Showing posts with label Napoleon Horses. Show all posts
Showing posts with label Napoleon Horses. Show all posts

Wednesday, 9 June 2021

Napoleons Famous Horse “Marengo”

 

A painting by Jacques Louis David of Napoleon and Marengo

Marengo was born in 1793 and was the favorite mount of Napoleon. He was named after the Battle of Marengo. Napoleons horse was imported to France from Egypt following the Battle of Abukir in 1799 as a six-year-old. The light grey Arabian was only 14.1 hands high, probably bred at the famous El Naseri Stud. He was a reliable horse, steady, and courageous mount. Marengo was wounded eight times in his career, and carried the Emperor in the Battle of Austerlitz, Battle of Jena-Auerstedt, Battle of Wagram, and the Battle of Waterloo. He also was frequently used in the 80-mile gallops from Valladolid to Burgos, which he often completed in five hours. As one of 52 horses in Napoleon's personal stud, Marengo fled with these horses when it was raided by Russians in 1812, surviving the retreat from Moscow; however, the stallion was captured in 1815 at the Battle of Waterloo by William Petre, 11th Baron Petre, after Napoleon fled the battlefield in a carriage.

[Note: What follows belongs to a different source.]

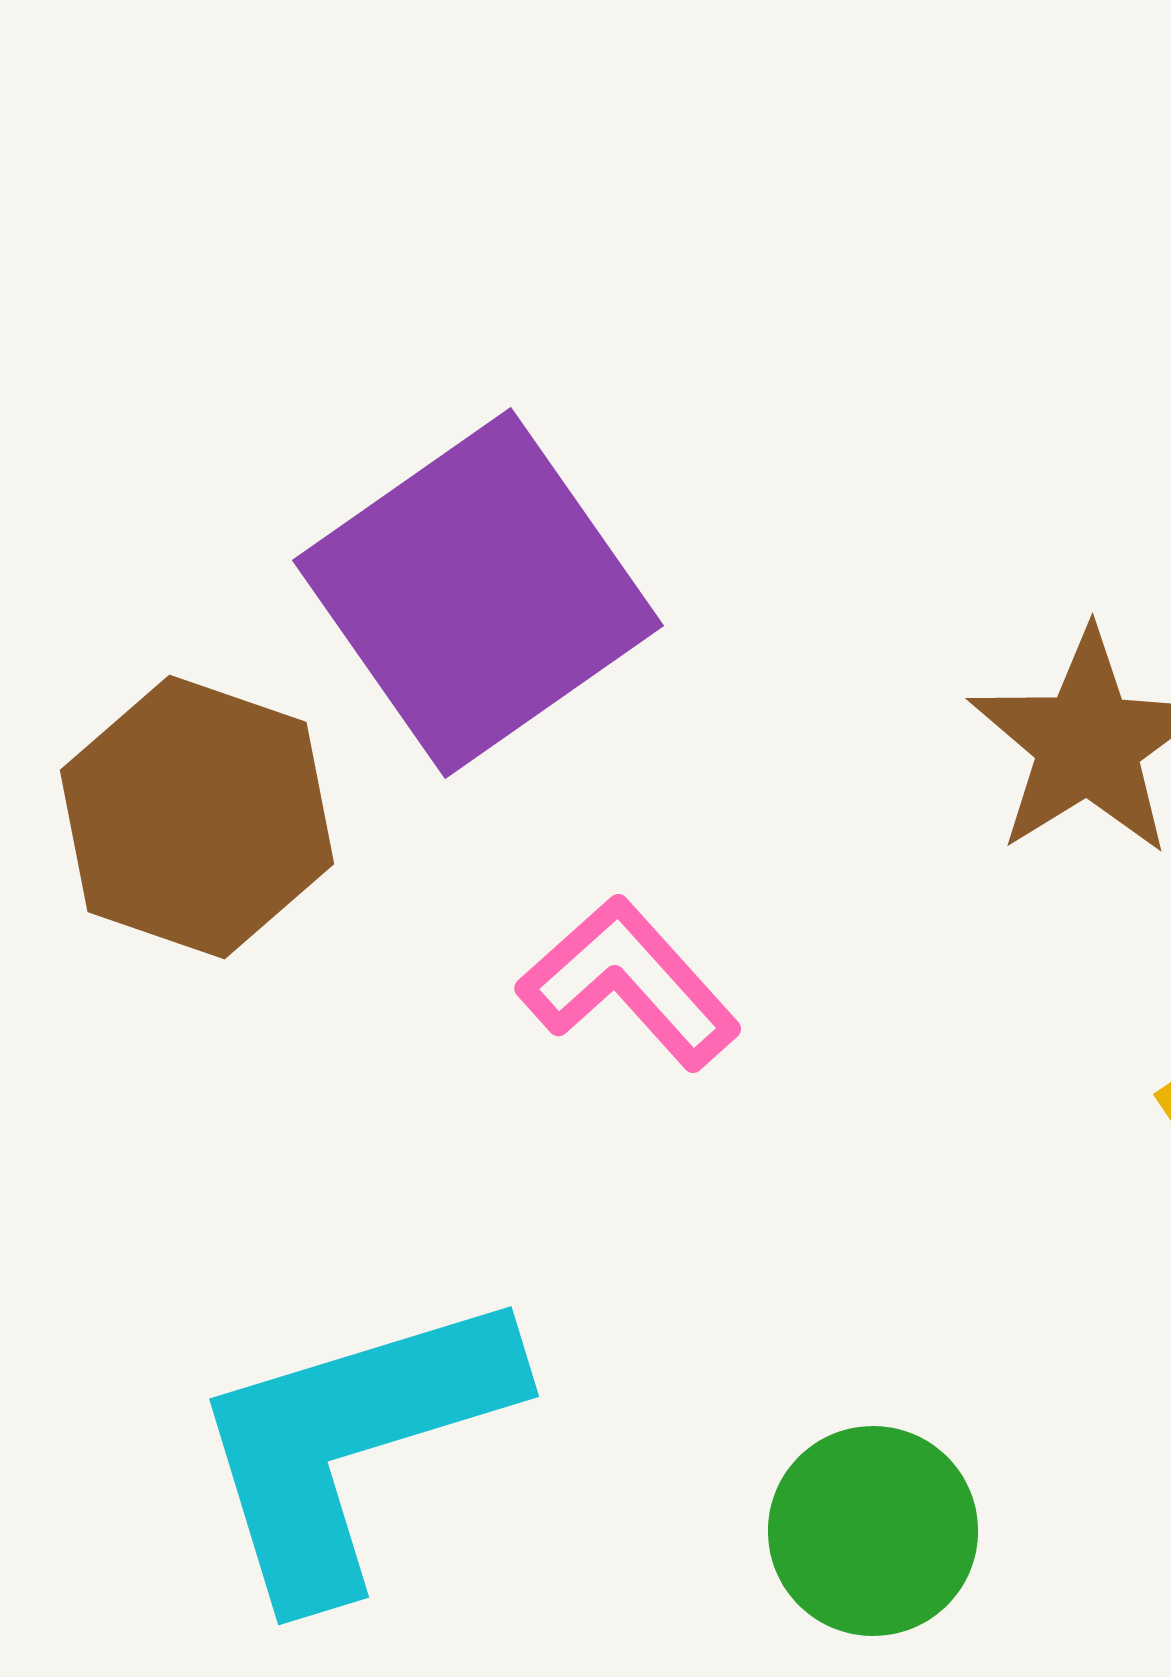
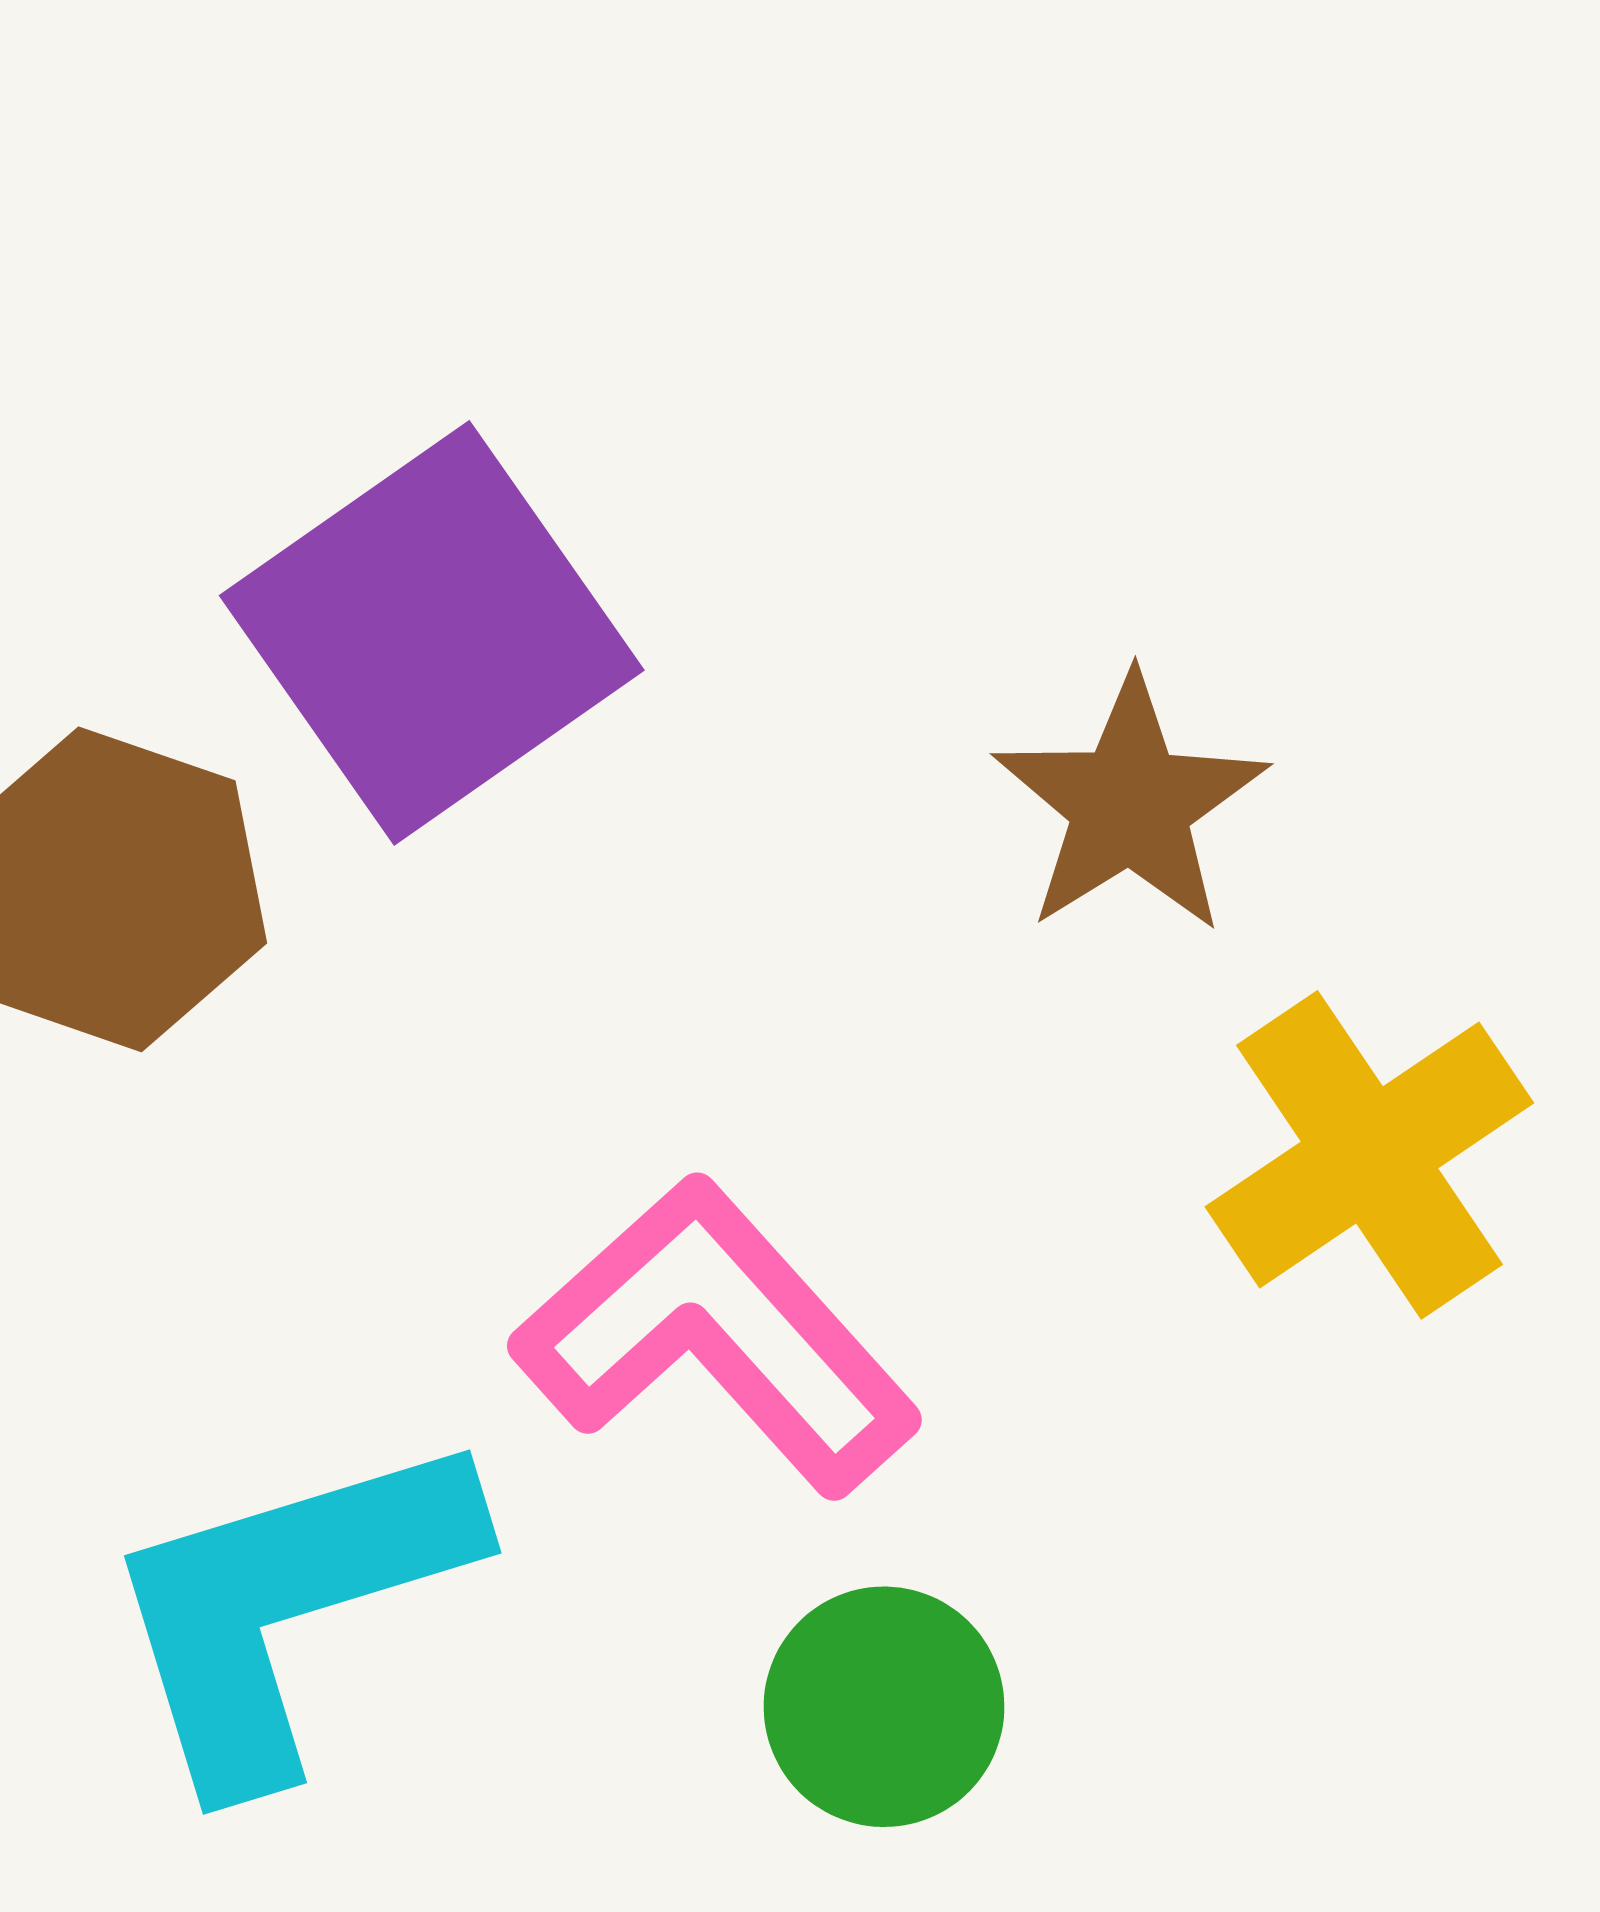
pink L-shape: (629, 983) -> (717, 1336), moved, size x1.6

Petre brought the horse back to England and was paraded before the crowds where after he was sold to Lieutenant-Colonel Angerstein of the Grenadier Guards. Marengo stood at stud (unsuccessfully) at New Barnes, near Ely, and lived out his days as a star attraction at various parades and exhibitions. at the age of 27. He eventually died at the old age of 38 and in 1831 his skeleton (minus two hooves) was preserved and later passed to the Royal United Services Institute and is now on display at the National Army Museum in Chelsea, London.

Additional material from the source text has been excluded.